By Joshua Kirby


Inflation rose above the European Central Bank's target in the eurozone this month, though likely not enough to deter policymakers from cutting interest rates for a third straight meeting next month.

Consumer prices were 2.3% higher than a year earlier in November, accelerating from October, European Union figures showed Friday.

The ECB's economists expect inflation to fall back to the central bank's target next year, but policymakers remain concerned about big rises in services prices. Services inflation inched down in November, but likely remains too strong for the comfort of rate setters.

"For a sustainable decline of inflation to our 2% target, we need to see services inflation come down," ECB executive board member Isabel Schnabel said this week.

The pickup in the inflation rate in November could make the central bank's policymakers reluctant to move more aggressively to lower borrowing costs. But with the eurozone economy struggling to get any wind in its sails, investors are betting that a cut to interest rates remains the most likely outcome at December's policy meeting.

The bank this year set out on a path of gradually lowering interest rates toward their neutral point, or the level at which they no longer act as a braking force on investment and economic activity. That level is held by policymakers to be between 2% and 3%, compared with the current 3.25% deposit rate. Still, some eurozone central bankers have suggested the ECB may need to bring rates below neutral in order to encourage activity, though that would risk bringing about a fresh spike in inflation.

The bank should keep its options open as to the size of December's rate reduction, Bank of France Governor Francois Villeroy de Galhau said in a speech in Paris on Thursday, suggesting the possibility of a stronger cut of half a point, rather than a quarter. Undershooting inflation remains a danger for the eurozone, Villeroy said.

"The European economy is achieving a soft landing, but a take-off is not yet in sight," he said.

A fall in services prices ahead should drive the bank to cut rates more than markets currently expect, said Jack Allen-Reynolds, an economist covering the eurozone at Capital Economics.

"Bigger cuts will be on the cards sooner or later," he said in a note to investors.

Pressures on growth in the eurozone include the threat of a trade conflict with the U.S. following the election of former president Donald Trump to a second term in the White House. Whether tariffs will be applied to European imports, and of what stripe, remains uncertain and their eventual effects a matter of debate.

Fluctuations in energy prices saw inflation run above target in major eurozone economies including Germany and Spain this month. But in France, prices rose below 2% for a third straight month as its economy sputters.

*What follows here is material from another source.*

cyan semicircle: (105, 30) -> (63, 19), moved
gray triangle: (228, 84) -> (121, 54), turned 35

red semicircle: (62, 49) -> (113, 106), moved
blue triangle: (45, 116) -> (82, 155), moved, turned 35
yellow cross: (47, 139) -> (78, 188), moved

Some ECB rate setters, including Villeroy, don't expect tariffs to have a major impact on prices in Europe. But the bank's president Christine Lagarde has warned a trade war is likely, if anything, to cause a slight upward impact on inflation in the near term.

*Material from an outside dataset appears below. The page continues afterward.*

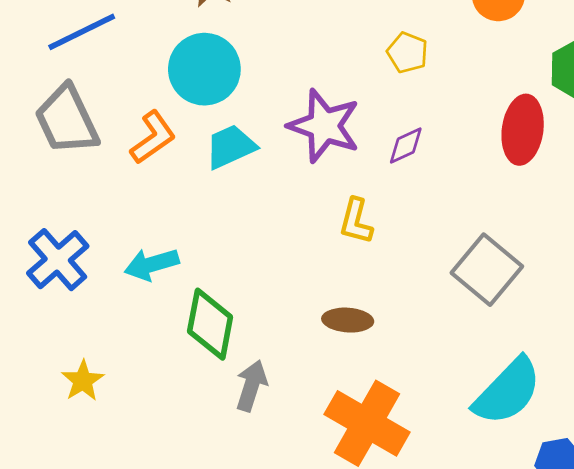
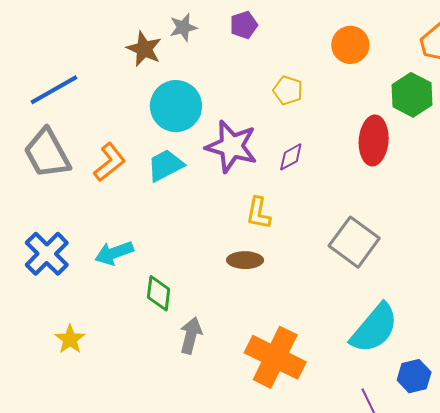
cyan circle: (204, 69) -> (176, 106), moved
brown ellipse: (348, 320) -> (245, 260), moved
green diamond: (210, 324) -> (159, 293), size x0.7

"But you could argue both ways; it depends what the tariffs are, what they are applied on and over what period of time," she told the Financial Times in an interview published this week.

Most investors are expecting the ECB to cut rates by a quarter point next month, according to LSEG Refinitiv data. A minority, however, anticipate a bolder half-point cut against a backdrop of rising tariff threats and disappointing business surveys set out last week. Those surveys suggested activity is stagnating in the eurozone and that firms, fearing a chill on their business from an icier global trade background, are shedding staff, fuelling concern the 20-member currency union could slide into a winter recession.

Monetary policy should indeed avoid choking off activity, ECB chief economist Philip Lane said this week.

"Otherwise, the economy will not grow sufficiently and inflation will, I believe, fall below the target," he said in an interview with French daily Les Echos.